Locates analysis on the home router - useful for carriers that provide a home router and are willing to instrument it. Uses data to try to discover where the bottlenecks may be located. Uses pcap to collect 10K pps samples about 3x per hour to avoid load on limited home router resources. Looks at the level of packets in buffers to detect "bottleneck"

First platform was Netgear WNDR3700v2 - 64 homes worldwide
Second test Netgear WNR 3500L, fewer resources but got into 2600 homes in US (FCC assisted with this?)

Found significant bottleneck 40-50 percent of the time across most users. Conflates both access link and wifi.

Found that most issues are wifi overload. As soon as carrier throughput increases above 20 Mbps, then bottleneck moved from access link to wifi link. Wifi bottlenecks at 20 Mbps.

Were able to determine on one of the router platforms with two radios that 2.4ghz was an issue and that 5 ghz performed better. Note that ATT residential gateway does not provide 5ghz. So "gigapower" is being delivered to most customers over 2.4ghz.

Internet Order - FCC regulations

Internet Order – a regulator’s read of the FCC’s recent Open Internet Order, and related regulatory proceedings. "Chris Witteman is a senior litigation attorney for the California Public Utilities Commission. His talk will focus on the FCC's February 26, 2015 Open Internet Order, and provide a digestible overview of the Order's 400 pages, and what it might mean in practice for consumers, competitive carriers, and content and service providers. The talk will focus on the “No throttling,” “No paid prioritization,” and “No unreasonable interference” regulations adopted by the FCC, and how the FCC is likely (or not) to interpret and enforce those regulations.
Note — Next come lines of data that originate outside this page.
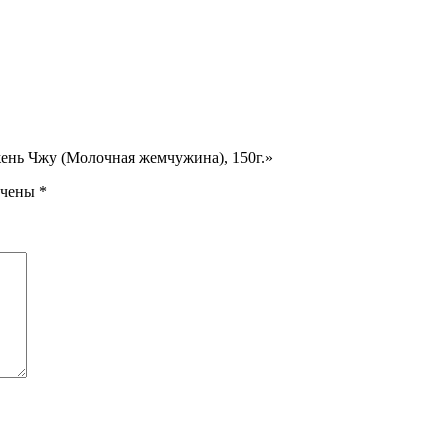
жень Чжу (Молочная жемчужина), 150г.»
ечены
*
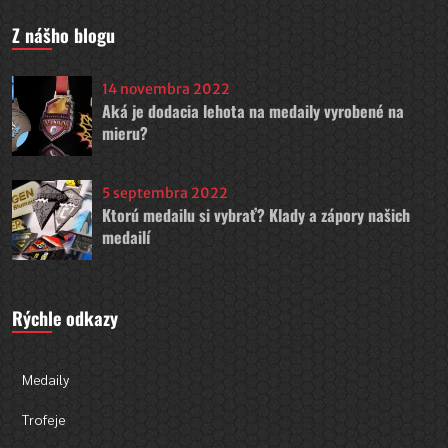
Z nášho blogu
14 novembra 2022
Aká je dodacia lehota na medaily vyrobené na
mieru?
5 septembra 2022
Ktorú medailu si vybrať? Klady a zápory našich
medailí
Rýchle odkazy
Medaily
Trofeje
Attention will be paid to interconnection, transit, and peering issues that many believe are integral to ensuring an open Internet: how will the FCC monitor and approach those issues under the Order, and how might they do so in the future?" - See more at: https://www.nanog.org/meetings/nanog64/agenda#sthash.jjudtWT6.dpuf

Notes:

Interesting take on recent FCC thrashing on trying to figure out Internet rules for data carriage, how badly they screwed up in 2005, and how they appear to be recovering with the new rules on open Internet.

"Paid prioritization is a business decision and cannot be allowed. Not regarded as network management." Cannot interfere with consumer's access to lawful content. However, FCC did not get involved in details of peering, and defer to a "reasonableness" interpretation (full employment for lawyers) and best practices and tech standards (involves NANOG and BCPs).
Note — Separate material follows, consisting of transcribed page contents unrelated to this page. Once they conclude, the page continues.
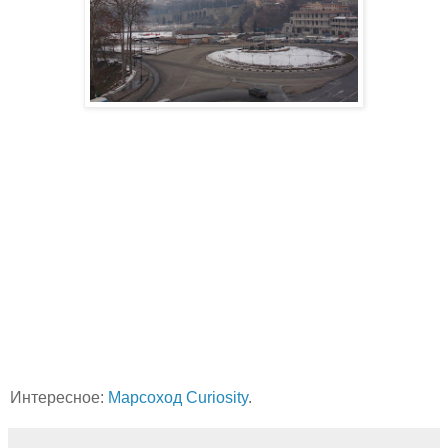
Интересное:
Марсоход Curiosity
.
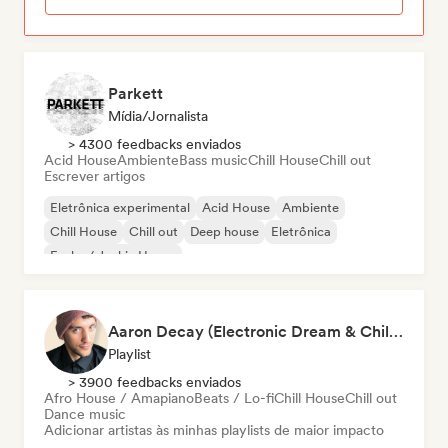
Parkett
Mídia/Jornalista
> 4300 feedbacks enviados
Acid House
Ambiente
Bass music
Chill House
Chill out
Escrever artigos
Eletrônica experimental
Acid House
Ambiente
Chill House
Chill out
Deep house
Eletrônica
Funky / Jackin House
Aaron Decay (Electronic Dream & Chill Electronic Dream playlists)
Playlist
> 3900 feedbacks enviados
Afro House / Amapiano
Beats / Lo-fi
Chill House
Chill out
Dance music
Adicionar artistas às minhas playlists de maior impacto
NANOG 64 - meeting and attendance counts

NANOG 64 notes

Largest NANOG so far - 1172 attendees:
https://www.nanog.org/meetings/nanog64/attendees

Big crowds in hallways, serious congestion, was wishing for some weighted RED with discard at some points.

As always, lots of interesting stuff and things I didn't know. Very clear that the center of gravity WRT activities and developments has moved to places like Google/Netflix/Facebook et al.

212 ISPs at this meeting
174 Network Operators
160 Vendors
then all the rest

So NANOG is still about ISP/operators, but the operators / developers are focused on the big dogs of Goog, FB, etc.

And that's a wrap. Three solid days in conference rooms: Much Geek, so Technical (wow)
(Yes, I am seriously behind the curve in my Internet memes.)